## WORK REQUIRED:
Every line of the material below that holds the string "evenodd" should be copied.

## PROVIDED ENTRIES:
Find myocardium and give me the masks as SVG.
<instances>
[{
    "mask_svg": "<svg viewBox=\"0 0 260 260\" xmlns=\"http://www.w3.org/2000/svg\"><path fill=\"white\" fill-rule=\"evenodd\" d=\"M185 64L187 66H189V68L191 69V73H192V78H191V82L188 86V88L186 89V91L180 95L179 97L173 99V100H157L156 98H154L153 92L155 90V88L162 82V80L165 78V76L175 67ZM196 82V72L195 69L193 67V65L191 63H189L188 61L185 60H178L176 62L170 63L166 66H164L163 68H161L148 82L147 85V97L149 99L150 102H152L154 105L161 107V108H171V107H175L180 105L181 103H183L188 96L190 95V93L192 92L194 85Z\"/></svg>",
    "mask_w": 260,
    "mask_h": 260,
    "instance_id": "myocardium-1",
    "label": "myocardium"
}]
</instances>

==

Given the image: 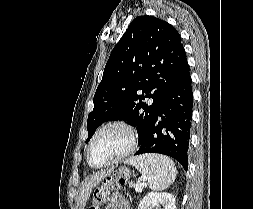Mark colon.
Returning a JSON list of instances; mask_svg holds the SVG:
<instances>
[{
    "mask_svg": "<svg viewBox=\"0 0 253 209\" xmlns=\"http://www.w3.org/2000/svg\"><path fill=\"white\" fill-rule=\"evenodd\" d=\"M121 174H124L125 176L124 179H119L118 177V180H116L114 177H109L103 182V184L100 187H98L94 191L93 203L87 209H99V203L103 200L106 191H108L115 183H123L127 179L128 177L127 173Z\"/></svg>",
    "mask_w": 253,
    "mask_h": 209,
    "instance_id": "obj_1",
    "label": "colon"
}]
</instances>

## EXERCISE SOLUTION:
    "mask_svg": "<svg viewBox=\"0 0 260 260\" xmlns=\"http://www.w3.org/2000/svg\"><path fill=\"white\" fill-rule=\"evenodd\" d=\"M185 64L187 66H189V68L191 69V73H192V78H191V82L188 86V88L186 89V91L180 95L179 97L173 99V100H157L156 98H154L153 92L155 90V88L162 82V80L165 78V76L175 67ZM196 82V72L195 69L193 67V65L191 63H189L188 61L185 60H178L176 62L170 63L166 66H164L163 68H161L148 82L147 85V97L149 99L150 102H152L154 105L161 107V108H171V107H175L180 105L181 103H183L188 96L190 95V93L192 92L194 85Z\"/></svg>",
    "mask_svg": "<svg viewBox=\"0 0 253 209\" xmlns=\"http://www.w3.org/2000/svg\"><path fill=\"white\" fill-rule=\"evenodd\" d=\"M121 174H124L125 176L124 179H119L118 177V180H116L114 177H109L103 182V184L100 187H98L94 191L93 203L87 209H99V203L103 200L106 191H108L115 183H123L127 179L128 177L127 173Z\"/></svg>",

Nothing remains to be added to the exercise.